The term “global warming” itself appears in AMS journals at least five years before Broecker’s paper. Jacques Dettwiller addressed the means of collecting long term global temperature records in the February 1970 Journal of Applied Meteorology. Lamenting the difficulty of separating out urban heat island effects, Dettwiller advocated monitoring deep soil temperatures, which seemed to “afford a means to monitor the global increase in temperature during the first half of the 20th century.”

For our purposes, it’s a landmark paper in the way Dettwiller cited a 1964 paper in Monthly Weather Review by Stanley Changnon that used such techniques in rural Urbana, Illinois: Changnon, wrote Dettwiller, “was able to discern values for global warming….”
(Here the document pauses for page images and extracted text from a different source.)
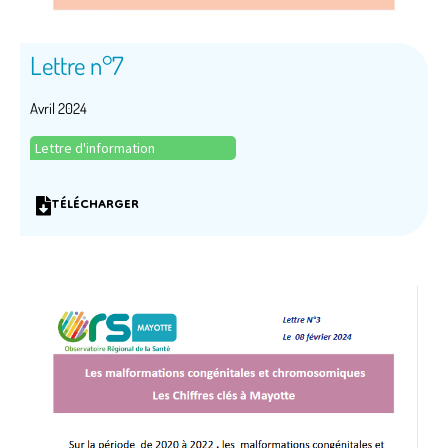
Lettre n°7
Avril 2024
Lettre d'information
TÉLÉCHARGER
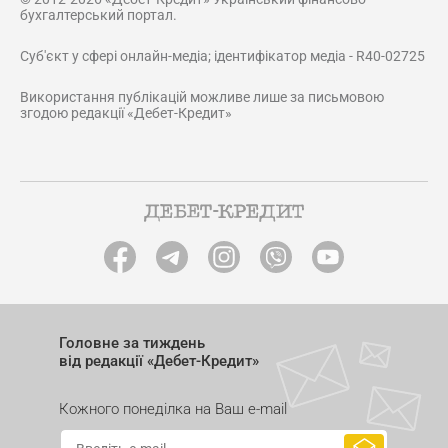
бухгалтерський портал.
Суб'єкт у сфері онлайн-медіа; ідентифікатор медіа - R40-02725
Використання публікацій можливе лише за письмовою
згодою редакції «Дебет-Кредит»
Головне за тиждень
від редакції «Дебет-Кредит»
Кожного понеділка на Ваш e-mail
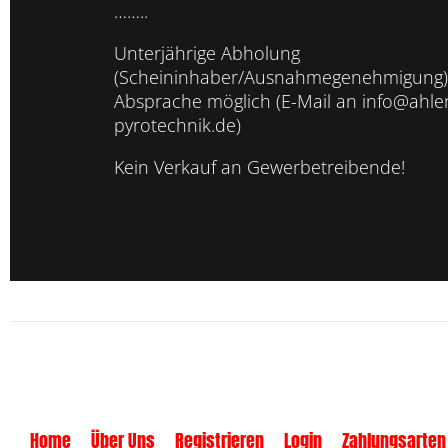
……..
Unterjährige Abholung
(Scheininhaber/Ausnahmegenehmigung)
Absprache möglich (E-Mail an info@ahler
pyrotechnik.de)
Kein Verkauf an Gewerbetreibende!
Home
Über Uns
Registrieren
Login
Zahlungsarten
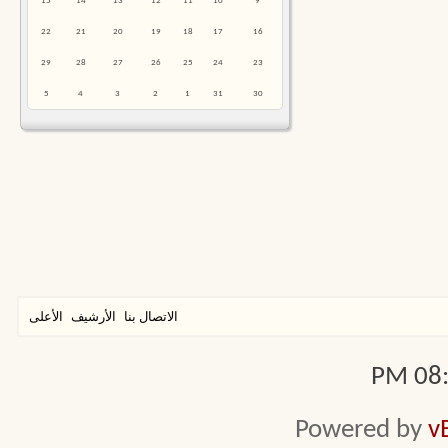
15
14
13
12
11
10
9
22
21
20
19
18
17
16
29
28
27
26
25
24
23
5
4
3
2
1
31
30
الاتصال بنا
الأرشيف
الأعلى
08:3
Powered by
v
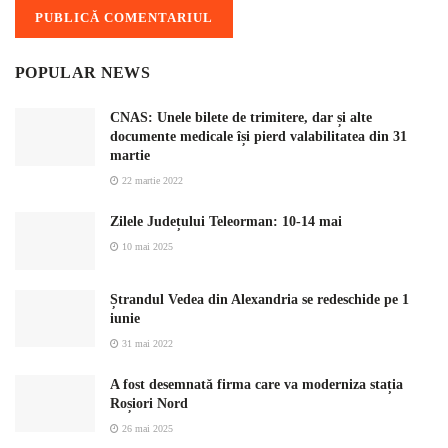
POPULAR NEWS
CNAS: Unele bilete de trimitere, dar și alte
documente medicale își pierd valabilitatea din 31
martie
22 martie 2022
Zilele Județului Teleorman: 10-14 mai
10 mai 2025
Ștrandul Vedea din Alexandria se redeschide pe 1
iunie
31 mai 2022
A fost desemnată firma care va moderniza stația
Roșiori Nord
26 mai 2025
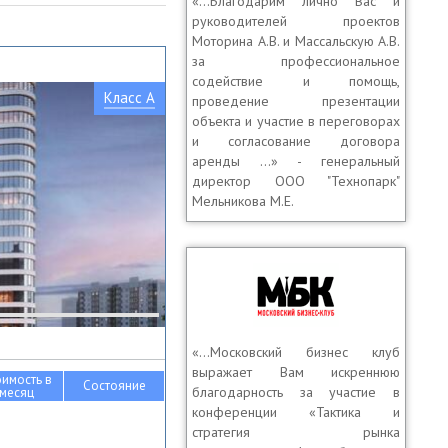
«…Благодарим лично Вас и
руководителей проектов
Моторина А.В. и Массальскую А.В.
за профессиональное
содействие и помощь,
Класс A
проведение презентации
объекта и участие в переговорах
и согласование договора
аренды …» - генеральный
директор OOO "Технопарк"
Мельникова М.Е.
«…Московский бизнес клуб
выражает Вам искреннюю
оимость в
Состояние
благодарность за участие в
месяц
конференции «Тактика и
стратегия рынка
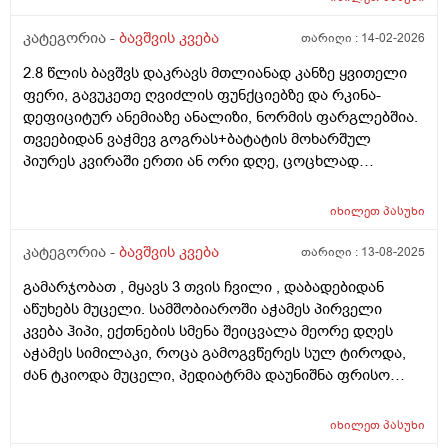
იღებდა 90 გრ.ხოდა როცა ცლის საჭმელს ეტყობა რო
კიდევ უნდა,ამ საღამოთი არაფრით არ დაიძინა,90
კატეგორია -
ბავშვის კვება
თარიღი :
14-02-2026
გრამზე,გასულია სადღაც 1.30 წუთი და ეძებს საჭმელს
2.8 წლის ბავშვს დაკრავს მთლიანად კანზე ყვითელი
სოსკას ისე წოვს ლამის გახიოს და ასეთ დროს 120 გრ
ფერი, გავუკეთე ღვიძლის ფუნქციებზე და რკინა-
რო მივცეთ რამე დაშავდება?როცა მივეცით 120 გრ
დეფიციტურ ანემიაზე ანალიზი, ნორმის ფარგლებშია.
შეჭამა და კაი ნაქეიფარივით გატრუნული იყო და
თვეებიდან ვაჭმევ გოგრას+ბატატის მოხარშულ
ეძინა კარგად,რას გვირჩევთ არ აღებინებს და
პიურეს კვირაში ერთი ან ორი დღე, ცოცხლად
პირიქით ეძებს და გადავიყვანოთ პირდაპირ 120
მიირთმევს სტაფილოს დღეში ერთ პატარას, ნუ
გრამზე თუ შიგადაშიგ ვაჭამოთ 120 და ზოგჯერ 90?
სეზონზე მანდარინსაც საკმაოდ ბევრს მიირთმევდა.
როგორ ჯობია?და რას იტყვით კიდევ სიმილაკი
იხილეთ
პასუხი
შესაძლოა ამ ყველაფრისგან იყოს გამოწვეული? თუ
ნეოშური რომ ვაჭამოთ მაგალითად დღეში ერთი ან
სხვა რამე ანალიზი გავუკეთო კიდევ? ბავშვი აქტიურია
კატეგორია -
ბავშვის კვება
თარიღი :
13-08-2025
ორი ჭამა?ახალ დაბადებულზე მიცეს კლინიკაში და
განვითარებულია
დაკრისტალებული გავიდა კუჭშიო და ვერ მოინელაო
გამარჯობათ , მყავს 3 თვის ჩვილი , დაბადებიდან
და ახლა ისეა რო არც ბოთლებს იწუნებს ნებისმიერი
აწუხებს მუცელი. სამშობიაროში აჭამეს პირველი
სოსკიდან ჭამს ოღონდ ვაჭამოთ,პედიატრმა კი
კვება ჰიპი, ექთნების სმენა შეიცვალა მეორე დღეს
გვითხრა ისე რო ცოტა ბევრიაო 120 გრამიო მაგრამ
აჭამეს სიმილაკი, როცა გამოგვწერეს სულ ტიროდა,
გიჟადაა ქცეული და რავქნაათ?
ძან ტკიოდა მუცელი, პედიატრმა დაუნიშნა ფრისო
ვომმი, ვომმა კუჭში ძან შეკრა კენჭებივით და
კურკლებივით გადიოდა ბავშვი, დაუნიშნა პეპ აცე, პეპ
იხილეთ
პასუხი
აცემ მუცელი ატკინა, მერე პიკოჯესტი, ფრისო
At the time, the “current” term for global warming or anthropogenic climate change through the greenhouse effect was actually, ”Inadvertent Climate Modification.” That was the title of a 1971 report by an international group of climatologists convened by MIT and the Royal Swedish Academies for a “Study of Man’s Impact on Climate.” It was one of the first large consensus reports to warn of sea level rise, polar ice cap melt, major Arctic warming, and more.

After nearly a half century of highly prominent scientific warnings, a word was indeed dropped from the climate lexicon because it no longer made sense. That word was “inadvertent.”